Introduction

Major new neurologic deficit of the spinal cord or cauda equina is one of the most feared perioperative complications in spinal surgery. Because of the rarity, few studies have characterized the nature or detail of these events, much less using validated criteria of severity such as the American Spinal Injury Association impairment scale (AIS) [1,2,3,4,5,6,7]. One large scale study of 11,817 spine surgeries identified only 21 new major neurologic injuries, but without description of ambulatory or bowel-bladder status, two highly critical neurological functions, nor inclusion of fluid collections beyond 12 h, even if attributable to the surgery [3]. Such studies have produced good estimates for the incidence or rate of occurrence of these injuries, but lack specific details and often include C5 nerve root or other isolated or minor nerve palsies with major injuries. One large data-base study of 1.8 million spine surgery patients, in particular, provided basic data on overall incidence and associated comorbidities for patients sustaining any neurologic deficit, but with little detail about the severity of the deficits sustained and unable to separate minor palsies from major neurologic injuries; rather, rates were estimated using assumed extrapolations based on prior smaller studies [7].

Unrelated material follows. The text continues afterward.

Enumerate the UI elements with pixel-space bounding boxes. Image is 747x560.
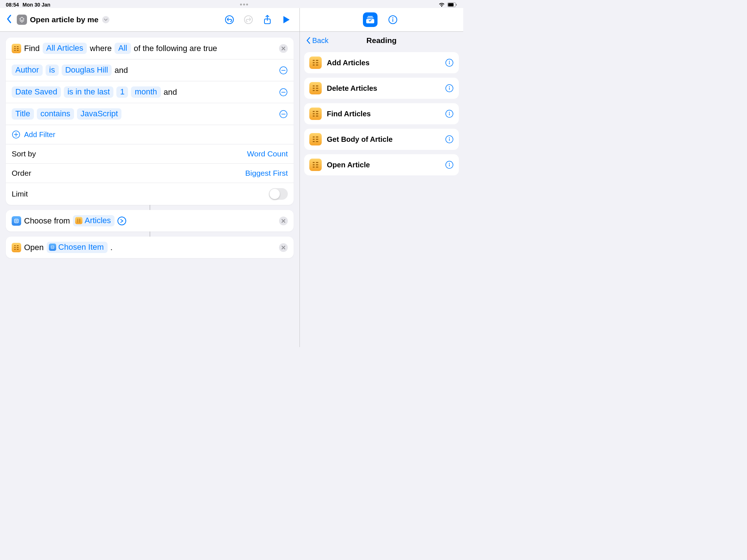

The goal of this study was to report on a series of new major neurologic complications as a result of spine surgery on a more granular level for both severity and etiology of injury. Studies of this size with a high degree of specificity are largely absent from the literature, with large numbers of neurologic injuries seen primarily through nonspecific database type analysis. This data comes from a pool of patients referred to a tertiary national rehabilitation center over 12 years that sustained new surgically related major neurologic deficits attributable to a spine surgery.

Materials and methods

Retrospective chart review of all spine consults for patients referred for new postoperative neurologic deficit to a tertiary spinal cord injury rehabilitation center over a 12-year period from 2004 to 2016 was conducted. Spinal surgery consultation, examination, and chart review was performed per protocol by our team upon initial admission to our center for all spinal cord injured patients who were subsequently followed thereafter to obtain 1-year data. Patients were included only if the new neurologic loss involved damage to the spinal cord or cauda equina with a reduction by 1 grade or more in the preoperative American Spinal Injury Association (ASIA) impairment scale (AIS), loss of volitional bowel or bladder control, or loss of ability to ambulate with final assignment made at 1-year follow-up [4]. Nerve root injuries, foot drops, C5 palsies, and other peripheral neurologic injuries were excluded.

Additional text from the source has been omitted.